Well, it’s been a minute since I first came to NOWC: about 42 years, I think since I attended my first feminist potluck with the then Collective.  I have been working as the Coordinator/ Executive Director here since 1991 – that’s about 35 years if anyone is still counting.  It was about 1983, and at that time I had been working with a group of women to start a Women’s Centre on Lakehead University campus. 

To give you some context: The year before (1982), “sex” had just been added to the Canadian Charter of Rights and Freedoms as a protected ground of discrimination.  Pay Equity was not enshrined until 2001. At that time, many other identities were not yet guaranteed equality rights, including 2SLGBTQIA and pregnant people.  It was before Women’s Studies existed; before women had reproductive choice; before gay marriage was legalized (or even imagined!) and of course, before we had access to internet or cell phones.  Funders would not cover any work related to 2SLGBTQIA or anti-homophobia efforts and NOWC and the AIDS Committee of Thunder Bay were the only publicly queer friendly agencies in town.  Most 2SLGBTQIA people were not out to their families or workplaces and socialized separately for safety (and fun!).  A woman’s right to reproductive justice was not confirmed until 1989, the same year sexual harassment was recognized as sex discrimination. Sexual assault within marriage was just then being criminalized; it would be another 8 years before the use of a survivor’s sexual history was barred in criminal trials and 16 years before the laws around consent and sexual assault were developed.  So, it was a different world then. 

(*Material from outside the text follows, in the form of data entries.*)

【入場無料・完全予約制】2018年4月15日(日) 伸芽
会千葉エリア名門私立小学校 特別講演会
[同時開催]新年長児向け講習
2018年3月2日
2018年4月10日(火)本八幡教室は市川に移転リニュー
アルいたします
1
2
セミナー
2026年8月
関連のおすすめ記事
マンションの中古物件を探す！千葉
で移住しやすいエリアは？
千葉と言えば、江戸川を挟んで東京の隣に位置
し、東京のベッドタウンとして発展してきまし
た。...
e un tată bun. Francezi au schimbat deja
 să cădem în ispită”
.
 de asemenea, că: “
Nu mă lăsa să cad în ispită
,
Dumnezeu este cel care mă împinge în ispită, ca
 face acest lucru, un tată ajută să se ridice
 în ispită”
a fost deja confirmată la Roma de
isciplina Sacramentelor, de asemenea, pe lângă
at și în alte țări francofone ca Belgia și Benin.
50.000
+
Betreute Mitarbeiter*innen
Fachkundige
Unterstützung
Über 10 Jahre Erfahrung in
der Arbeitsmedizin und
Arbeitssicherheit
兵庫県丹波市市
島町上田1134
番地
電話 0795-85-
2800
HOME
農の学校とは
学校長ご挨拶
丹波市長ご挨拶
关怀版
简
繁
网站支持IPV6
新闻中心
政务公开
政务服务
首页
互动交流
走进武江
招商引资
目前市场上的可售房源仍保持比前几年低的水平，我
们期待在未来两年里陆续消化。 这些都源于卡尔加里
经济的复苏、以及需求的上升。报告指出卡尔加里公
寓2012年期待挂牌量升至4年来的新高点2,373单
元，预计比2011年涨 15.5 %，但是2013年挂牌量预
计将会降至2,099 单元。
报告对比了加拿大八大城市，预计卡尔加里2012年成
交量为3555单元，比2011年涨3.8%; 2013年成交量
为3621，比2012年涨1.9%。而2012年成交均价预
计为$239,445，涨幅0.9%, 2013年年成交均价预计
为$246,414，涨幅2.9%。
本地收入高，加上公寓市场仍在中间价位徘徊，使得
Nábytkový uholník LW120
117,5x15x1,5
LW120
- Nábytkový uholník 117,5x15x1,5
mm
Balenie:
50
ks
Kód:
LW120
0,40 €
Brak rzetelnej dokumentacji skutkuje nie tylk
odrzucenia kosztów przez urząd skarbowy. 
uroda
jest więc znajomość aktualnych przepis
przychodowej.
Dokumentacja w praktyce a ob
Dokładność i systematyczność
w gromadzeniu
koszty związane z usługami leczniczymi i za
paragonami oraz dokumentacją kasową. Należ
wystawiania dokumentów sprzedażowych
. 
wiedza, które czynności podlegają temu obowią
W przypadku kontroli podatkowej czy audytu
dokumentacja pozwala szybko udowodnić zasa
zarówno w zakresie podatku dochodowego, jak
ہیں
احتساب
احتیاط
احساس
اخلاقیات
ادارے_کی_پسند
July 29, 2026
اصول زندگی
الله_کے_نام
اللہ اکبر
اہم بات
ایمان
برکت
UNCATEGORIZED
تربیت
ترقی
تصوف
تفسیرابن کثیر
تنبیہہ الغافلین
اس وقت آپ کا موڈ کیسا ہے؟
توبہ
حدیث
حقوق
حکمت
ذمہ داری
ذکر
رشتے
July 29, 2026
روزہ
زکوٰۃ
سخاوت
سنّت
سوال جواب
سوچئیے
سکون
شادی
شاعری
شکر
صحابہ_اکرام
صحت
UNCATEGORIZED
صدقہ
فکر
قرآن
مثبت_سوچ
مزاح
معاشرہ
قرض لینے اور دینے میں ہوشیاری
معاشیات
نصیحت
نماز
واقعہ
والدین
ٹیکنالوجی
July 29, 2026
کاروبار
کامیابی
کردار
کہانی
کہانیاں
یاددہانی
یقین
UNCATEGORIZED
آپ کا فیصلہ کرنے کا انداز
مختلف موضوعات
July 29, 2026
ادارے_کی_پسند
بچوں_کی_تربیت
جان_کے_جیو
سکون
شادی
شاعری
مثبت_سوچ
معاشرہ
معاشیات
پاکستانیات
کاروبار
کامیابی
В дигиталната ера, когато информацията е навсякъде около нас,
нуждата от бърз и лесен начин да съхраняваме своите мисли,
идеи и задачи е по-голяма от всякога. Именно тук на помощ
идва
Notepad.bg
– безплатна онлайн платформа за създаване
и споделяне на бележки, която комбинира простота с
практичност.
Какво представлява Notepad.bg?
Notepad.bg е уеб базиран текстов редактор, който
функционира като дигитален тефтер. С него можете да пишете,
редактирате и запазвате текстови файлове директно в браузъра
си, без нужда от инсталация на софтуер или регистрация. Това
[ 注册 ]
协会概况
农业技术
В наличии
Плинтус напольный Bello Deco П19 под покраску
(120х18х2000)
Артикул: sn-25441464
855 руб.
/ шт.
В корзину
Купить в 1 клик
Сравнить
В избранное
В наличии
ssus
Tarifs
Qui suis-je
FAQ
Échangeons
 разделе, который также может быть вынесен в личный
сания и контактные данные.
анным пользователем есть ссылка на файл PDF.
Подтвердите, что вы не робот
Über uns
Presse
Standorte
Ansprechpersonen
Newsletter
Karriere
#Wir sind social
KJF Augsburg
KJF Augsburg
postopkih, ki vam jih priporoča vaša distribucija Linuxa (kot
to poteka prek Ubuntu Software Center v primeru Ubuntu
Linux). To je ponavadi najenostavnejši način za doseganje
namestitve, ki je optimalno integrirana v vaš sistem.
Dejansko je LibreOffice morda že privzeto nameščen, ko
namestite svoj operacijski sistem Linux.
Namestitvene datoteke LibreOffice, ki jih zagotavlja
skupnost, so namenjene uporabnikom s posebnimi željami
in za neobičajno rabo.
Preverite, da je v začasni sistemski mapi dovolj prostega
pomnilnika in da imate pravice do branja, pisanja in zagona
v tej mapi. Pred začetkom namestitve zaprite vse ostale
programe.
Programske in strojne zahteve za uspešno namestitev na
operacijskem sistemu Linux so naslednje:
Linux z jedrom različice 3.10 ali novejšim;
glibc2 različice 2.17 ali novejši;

It’s all bit of a blur: the things that stand out were all the feminist potlucks, the conferences, protests, marches, panels, presentations and meetings – So. Many. Meetings!  Things that are etched in memory are the Montreal Massacre – 14 young women engineering students killed at L’ecole Polytechnique, the same evening NOWC held it’s AGM in 1989. And the national repercussions we faced when we organized a women-only vigil following.  Also unforgettable, the Harris Conservative governments 22 percent cut to social assistance rates and attempts to criminalize women on social assistance by implementing workfare and starting a witch hunt for so called “welfare fraud”.  We created so many projects to respond to the myriad of issues women were facing.  In the last 20 years, I have found food security work and the Good Food Box program to be a joyful counterpoint to work on violence and access to justice.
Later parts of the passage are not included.